Layer operations supplying retail or food service customers in international markets are increasingly asked to document the sustainability of their supply chain, including their feed ingredients. How does U.S. Soy's sustainability story connect to a layer producer's own business development and customer relationships?
The layer industry in particular is under the microscope regarding how animals are raised, fed and handled. Their well-being is very important.
The easiest way for a layer producer to document a reduction in carbon footprint is very simple - adopt a preference for soybean meal made from U.S. Soy. That choice provides a quantifiable and verifiable way of documenting a reduction in carbon footprint. With our sustainable U.S. Soy process, you can calculate the carbon footprint, and compare that to other origins such as Brazil, Argentina and India.
U.S. Soy has the lowest carbon footprint by far. This happens for a few reasons. Our land use is a factor. We simply produce more soy with the same amount of land and don't need to tear down rainforests to do so. That's a simple answer.
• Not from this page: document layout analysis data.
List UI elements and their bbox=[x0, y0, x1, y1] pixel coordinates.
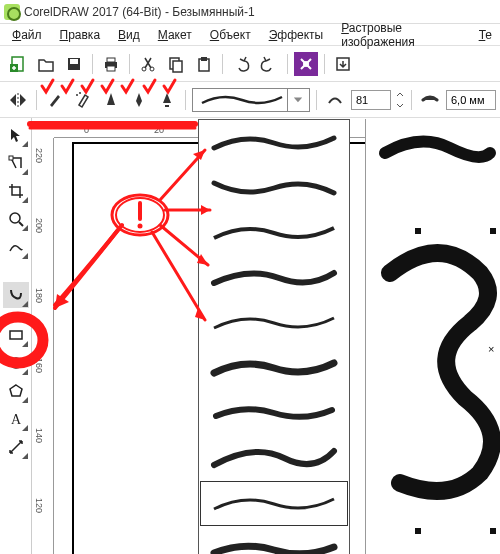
toolbox: A bbox=[0, 118, 32, 554]
save-button[interactable] bbox=[62, 52, 86, 76]
preset-item[interactable] bbox=[199, 390, 349, 435]
artistic-media-tool[interactable] bbox=[3, 282, 29, 308]
preset-item[interactable] bbox=[199, 345, 349, 390]
svg-rect-27 bbox=[415, 528, 421, 534]
stroke-preset-combo[interactable] bbox=[192, 88, 310, 112]
svg-text:×: × bbox=[488, 343, 494, 355]
svg-text:A: A bbox=[11, 412, 22, 427]
ellipse-tool[interactable] bbox=[3, 350, 29, 376]
menu-view[interactable]: Вид bbox=[110, 26, 148, 44]
menu-file[interactable]: Файл bbox=[4, 26, 50, 44]
crop-tool[interactable] bbox=[3, 178, 29, 204]
cut-button[interactable] bbox=[136, 52, 160, 76]
svg-rect-24 bbox=[415, 228, 421, 234]
brush-tool-icon[interactable] bbox=[43, 88, 67, 112]
zoom-tool[interactable] bbox=[3, 206, 29, 232]
preset-item[interactable] bbox=[199, 255, 349, 300]
main-toolbar bbox=[0, 46, 500, 82]
text-tool[interactable]: A bbox=[3, 406, 29, 432]
preset-item[interactable] bbox=[199, 527, 349, 554]
property-bar: 81 6,0 мм bbox=[0, 82, 500, 118]
preset-item[interactable] bbox=[199, 165, 349, 210]
svg-rect-10 bbox=[173, 61, 182, 72]
svg-rect-18 bbox=[9, 156, 13, 160]
pick-tool[interactable] bbox=[3, 122, 29, 148]
dimension-tool[interactable] bbox=[3, 434, 29, 460]
polygon-tool[interactable] bbox=[3, 378, 29, 404]
paste-button[interactable] bbox=[192, 52, 216, 76]
menu-text[interactable]: Те bbox=[471, 26, 500, 44]
preset-item[interactable] bbox=[199, 210, 349, 255]
svg-rect-21 bbox=[10, 331, 22, 339]
smoothing-input[interactable]: 81 bbox=[351, 90, 391, 110]
brush-preview-panel: × bbox=[365, 119, 500, 554]
undo-button[interactable] bbox=[229, 52, 253, 76]
smoothing-icon bbox=[323, 88, 347, 112]
search-button[interactable] bbox=[294, 52, 318, 76]
preset-item[interactable] bbox=[199, 300, 349, 345]
title-text: CorelDRAW 2017 (64-Bit) - Безымянный-1 bbox=[24, 5, 255, 19]
preset-item[interactable] bbox=[199, 120, 349, 165]
svg-rect-12 bbox=[201, 57, 207, 61]
svg-point-16 bbox=[76, 94, 78, 96]
svg-point-19 bbox=[10, 213, 20, 223]
menubar: Файл Правка Вид Макет Объект Эффекты Рас… bbox=[0, 24, 500, 46]
width-input[interactable]: 6,0 мм bbox=[446, 90, 496, 110]
app-logo bbox=[4, 4, 20, 20]
stroke-preset-dropdown bbox=[198, 119, 350, 554]
menu-layout[interactable]: Макет bbox=[150, 26, 200, 44]
svg-rect-3 bbox=[70, 59, 78, 64]
svg-point-13 bbox=[303, 61, 309, 67]
spray-tool-icon[interactable] bbox=[71, 88, 95, 112]
svg-rect-5 bbox=[107, 58, 115, 62]
menu-edit[interactable]: Правка bbox=[52, 26, 109, 44]
svg-rect-25 bbox=[490, 228, 496, 234]
freehand-tool[interactable] bbox=[3, 234, 29, 260]
svg-line-20 bbox=[19, 222, 23, 226]
menu-object[interactable]: Объект bbox=[202, 26, 259, 44]
new-button[interactable] bbox=[6, 52, 30, 76]
chevron-down-icon bbox=[291, 93, 305, 107]
svg-rect-28 bbox=[490, 528, 496, 534]
svg-point-22 bbox=[10, 358, 22, 368]
svg-point-17 bbox=[79, 92, 81, 94]
svg-point-7 bbox=[142, 67, 146, 71]
redo-button[interactable] bbox=[257, 52, 281, 76]
pen-tool-icon[interactable] bbox=[127, 88, 151, 112]
width-icon bbox=[418, 88, 442, 112]
import-button[interactable] bbox=[331, 52, 355, 76]
preset-item[interactable] bbox=[199, 435, 349, 480]
shape-tool[interactable] bbox=[3, 150, 29, 176]
copy-button[interactable] bbox=[164, 52, 188, 76]
menu-effects[interactable]: Эффекты bbox=[261, 26, 332, 44]
calligraphy-tool-icon[interactable] bbox=[99, 88, 123, 112]
preset-item-selected[interactable] bbox=[200, 481, 348, 526]
ruler-vertical: 220 200 180 160 140 120 bbox=[32, 138, 54, 554]
print-button[interactable] bbox=[99, 52, 123, 76]
svg-point-8 bbox=[150, 67, 154, 71]
open-button[interactable] bbox=[34, 52, 58, 76]
spinner-icon[interactable] bbox=[395, 90, 405, 110]
rectangle-tool[interactable] bbox=[3, 322, 29, 348]
pressure-tool-icon[interactable] bbox=[155, 88, 179, 112]
menu-bitmap[interactable]: Растровые изображения bbox=[333, 19, 468, 51]
mirror-h-button[interactable] bbox=[6, 88, 30, 112]
svg-rect-6 bbox=[107, 66, 115, 71]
Another factor leans into the business aspect of production. The practices of U.S. Soy farmers are sustainable for long-term business purposes. About 95% to 96% of all soy produced in the U.S. comes from a family-owned farm that are typically passed from generation to generation. They don't want to waste the inputs to the soil or their management practices just to get a sustainability label. They do it because it makes business sense.
The result is a very consistent product with high nutrient levels because of the organic matter in the diet. Those animal producers can document carbon footprint reduction, and when their animals perform more uniformly and there’s less feed waste, these things add up. When you choose U.S. Soy, you get an immediate reduction in carbon footprint because of that choice. You monitor animal performance and get better feed efficiency. That's less feed wastage. That's another way of calculating sustainability.
Companies that adopt a philosophy of being sustainable tend to be better-run businesses. They gather better data; they have better documentation; they have better quality control across their entire operation and that leads to better profitability.